What We’re Listening For on Surfing With The Alien

  • Energy for starters. What could be more important than the life of the music?
  • Then: presence and immediacy. The vocals aren’t “back there” somewhere, lost in the mix. They’re front and center where any recording engineer worth his salt would put them.
  • The Big Sound comes next — wall to wall, lots of depth, huge space, three-dimensionality, all that sort of thing.
  • Then transient information — fast, clear, sharp attacks, not the smear and thickness so common to these LPs.
  • Tight punchy bass — which ties in with good transient information, also the issue of frequency extension further down.
  • Next: transparency — the quality that allows you to hear deep into the soundfield, showing you the space and air around all the instruments.
  • Extend the top and bottom and voila, you have The Real Thing — an honest to goodness Hot Stamper.

TRACK LISTING

Side One

Surfing With The Alien
Ice 9
Crushing Day
Always With Me, Always With You
Satch Boogie

Side Two

Hill Of The Skull
Circles
Lords Of Karma
Midnight
Echo

AMG 4 1/2 Star Review

Surfing with the Alien belongs to its era like Are You Experienced? belongs to its own — perhaps it doesn’t transcend its time the way the Jimi Hendrix Experience’s 1967 debut does, but Joe Satriani’s 1987 breakthrough can be seen as the gold standard for guitar playing of the mid- to late ’80s, an album that captures everything that was good about the glory days of shred.
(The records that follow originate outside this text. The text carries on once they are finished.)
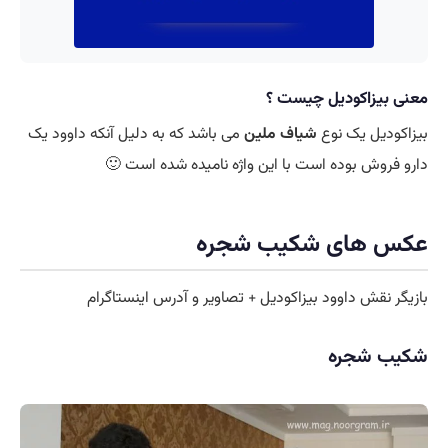
معنی بیزاکودیل چیست ؟
بیزاکودیل یک نوع
شیاف ملین
می باشد که به دلیل آنکه داوود یک
دارو فروش بوده است با این واژه نامیده شده است 🙂
عکس های شکیب شجره
بازیگر نقش داوود بیزاکودیل + تصاویر و آدرس اینستاگرام
شکیب شجره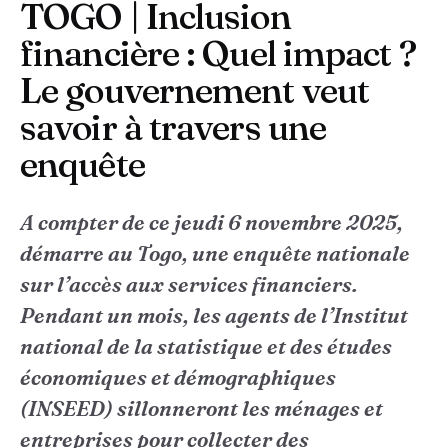
TOGO | Inclusion
financière : Quel impact ?
Le gouvernement veut
savoir à travers une
enquête
A compter de ce jeudi 6 novembre 2025,
démarre au Togo, une enquête nationale
sur l’accès aux services financiers.
Pendant un mois, les agents de l’Institut
national de la statistique et des études
économiques et démographiques
(INSEED) sillonneront les ménages et
entreprises pour collecter des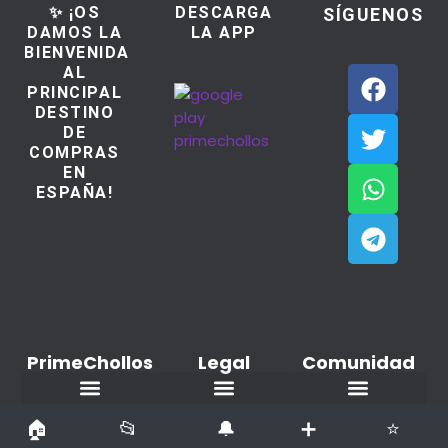
✨ ¡OS
DESCARGA
SÍGUENOS
DAMOS LA
LA APP
BIENVENIDA
AL
PRINCIPAL
DESTINO
DE
COMPRAS
EN
ESPAÑA!
PrimeChollos
Legal
Comunidad
Ofertas del dia
Aviso Legal / Imprint
Política de cookies
Declaración de privacidad
Añadir nuevo Chollo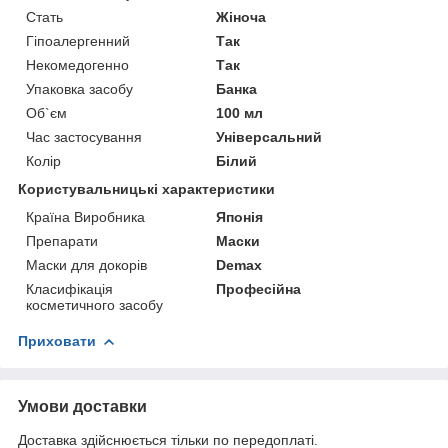
Стать
Жіноча
Гіпоалергенний
Так
Некомедогенно
Так
Упаковка засобу
Банка
Об`єм
100 мл
Час застосування
Універсальний
Колір
Білий
Користувальницькі характеристики
Країна Виробника
Японія
Препарати
Маски
Маски для докорів
Demax
Класифікація
Професійна
косметичного засобу
Приховати
Умови доставки
Доставка здійснюється тільки по передоплаті.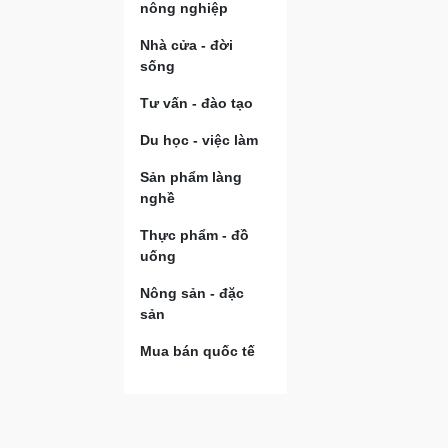
nông nghiệp
Nhà cửa - đời
sống
Tư vấn - đào tạo
Du học - việc làm
Sản phẩm làng
nghề
Thực phẩm - đồ
uống
Nông sản - đặc
sản
Mua bán quốc tế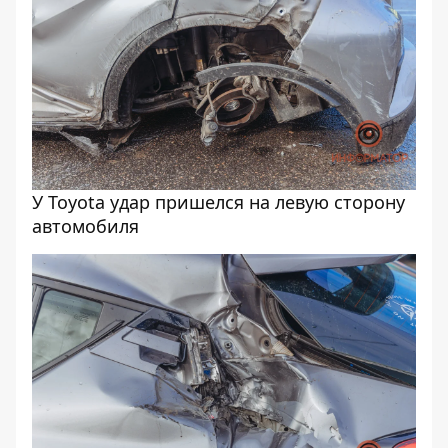
У Toyota удар пришелся на левую сторону
автомобиля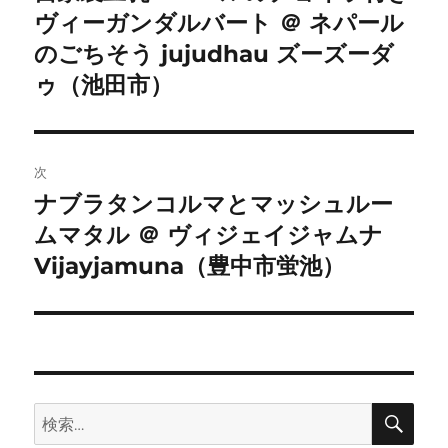
ヴィーガンダルバート ＠ ネパール
の
ナ
投
のごちそう jujudhau ズーズーダ
ビ
稿:
ゥ（池田市）
ゲ
ー
次
シ
ナブラタンコルマとマッシュルー
次
ムマタル ＠ ヴィジェイジャムナ
ョ
の
投
Vijayjamuna（豊中市蛍池）
ン
稿:
検
検
索
索:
Certainly, Satriani was unique among his peers in that his playing was so fluid that his technical skills never seemed like showboating — something that was somewhat true of his 1986 debut, Not of This Earth, but on Surfing with the Alien he married this dexterity to a true sense of melodic songcraft, a gift that helped him be that rare thing: a guitar virtuoso who ordinary listeners enjoyed.

Nowhere is this more true than on “Always with Me, Always with You,” a genuine ballad — not beefed up with muscular power chords but rather sighing gently with its melody — but this knack was also evident on the ZZ Top homage “Satch Boogie” and the title track itself, both of which turned into rock radio hits. This melodic facility, plus his fondness for a good old-fashioned three-chord rock, separated Satriani from his shredding peers in 1987, many of whom were quite literally his students. But he was no throwback: he equaled his former students Steve Vai and Kirk Hammett in sweep picking and fretboard acrobatics and he had a sparkling, spacy quality to some of his songs — particularly the closing stretch of the Middle Eastern-flavored “Lords of Karma,” the twinkling “Midnight,” and “Echo” — that was thoroughly modern for 1987.

The production of Surfing with the Alien is also thoroughly of its year — stiff drumbeats, sparkling productions — so much so that it can seem a bit like a relic from another era, but it’s fine that it doesn’t transcend its time: it captures the best of its era and is still impressive in that regard.